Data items
-- Opening Marker --
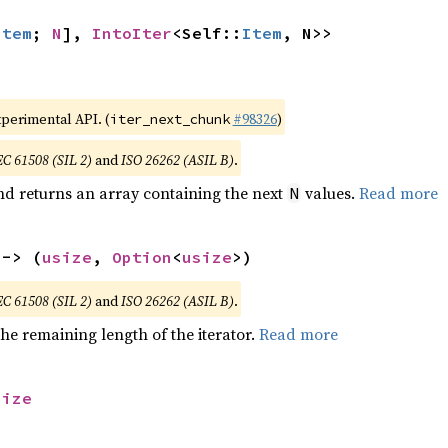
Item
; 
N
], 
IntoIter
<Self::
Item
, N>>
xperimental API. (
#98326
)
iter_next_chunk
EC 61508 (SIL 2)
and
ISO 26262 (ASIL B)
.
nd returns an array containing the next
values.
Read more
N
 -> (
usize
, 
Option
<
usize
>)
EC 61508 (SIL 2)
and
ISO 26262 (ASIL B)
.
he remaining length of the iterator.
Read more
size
-- Closing Marker --
-- Opening Marker --
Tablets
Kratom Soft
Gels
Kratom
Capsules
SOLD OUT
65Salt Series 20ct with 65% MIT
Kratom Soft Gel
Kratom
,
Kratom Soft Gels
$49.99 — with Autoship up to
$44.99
-- Closing Marker --
» WHAT THE EXERCISE ASKS
Gather all lines from the records above in which "Soft" appears.

» YOUR SOLUTION
Kratom Soft
Kratom Soft Gel
Kratom Soft Gels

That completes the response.